Handling Continuous and Categorical Features
For continuous features, we used midpoints between sorted values as thresholds. For categorical features (e.g., “Color = red/green/blue”), each category can become a separate branch (multi‑way split) or you can binary‑encode them. Most modern implementations (like scikit‑learn) use binary splits even for categorical features by evaluating all subsets.
Dealing with Missing Values
Real‑world data often has missing values. A simple approach is to assign missing values to the most frequent branch among training samples that have the feature. C4.5 uses a probabilistic method. Since this is a beginner tutorial, we assume the data is complete.

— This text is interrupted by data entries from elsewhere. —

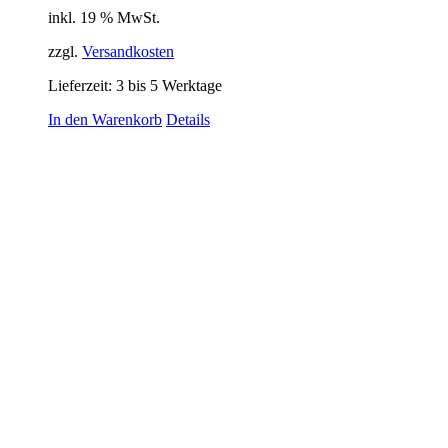
inkl. 19 % MwSt.
zzgl.
Versandkosten
Lieferzeit:
3 bis 5 Werktage
In den Warenkorb
Details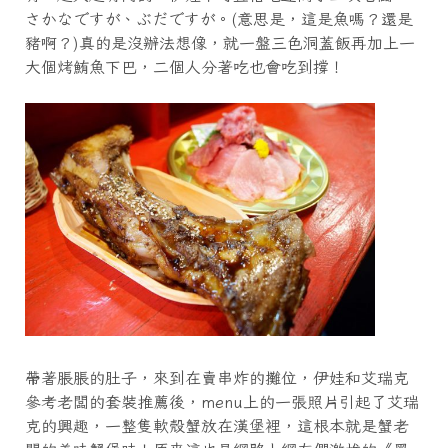
さかなですが、ぶだですが。(意思是，這是魚嗎？還是
豬啊？)真的是沒辦法想像，就一盤三色洞蓋飯再加上一
大個烤鮪魚下巴，二個人分著吃也會吃到撐！
帶著脹脹的肚子，來到在賣串炸的攤位，伊娃和艾瑞克
參考老闆的套裝推薦後，menu上的一張照片引起了艾瑞
克的興趣，一整隻軟殼蟹放在漢堡裡，這根本就是蟹老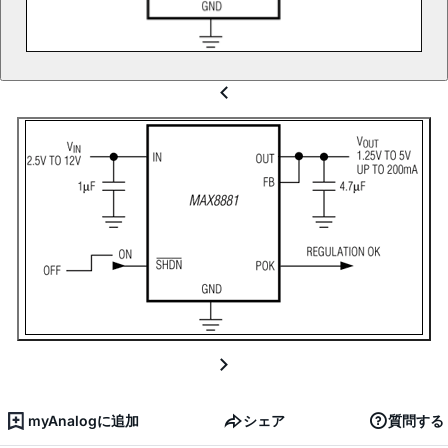
myAnalogに追加
シェア
質問する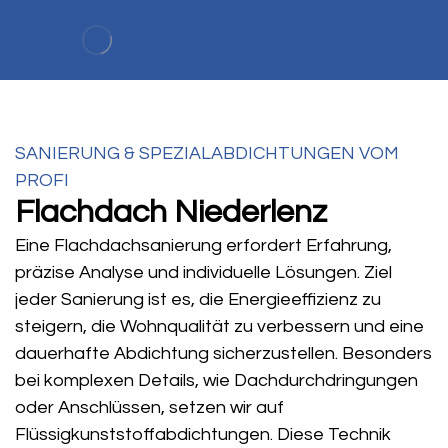
SANIERUNG & SPEZIALABDICHTUNGEN VOM
PROFI
Flachdach Niederlenz
Eine Flachdachsanierung erfordert Erfahrung,
präzise Analyse und individuelle Lösungen. Ziel
jeder Sanierung ist es, die Energieeffizienz zu
steigern, die Wohnqualität zu verbessern und eine
dauerhafte Abdichtung sicherzustellen. Besonders
bei komplexen Details, wie Dachdurchdringungen
oder Anschlüssen, setzen wir auf
Flüssigkunststoffabdichtungen. Diese Technik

Comparing with Libraries and Further Reading
While building from scratch is educational, production systems use libraries such as scikit‑learn which provide optimised C implementations. You can learn more from the official scikit‑learn decision trees documentation. For deeper theory, the book “The Elements of Statistical Learning” by Hastie, Tibshirani, and Friedman is an authoritative resource. Another excellent reference is the original CART book by Breiman et al.
Conclusion
Building a decision tree from scratch demystifies one of the most fundamental algorithms in machine learning. You have learned how a simple recursive splitting procedure can produce a powerful model. By writing the code yourself, you gain a deeper understanding of impurity measures, split selection, and the trade‑offs between bias and variance. As a next step, try adding regression support, pruning, or handling categorical features. The skills you develop here will serve you well as you move on to more complex ensemble methods like random forests and gradient boosting.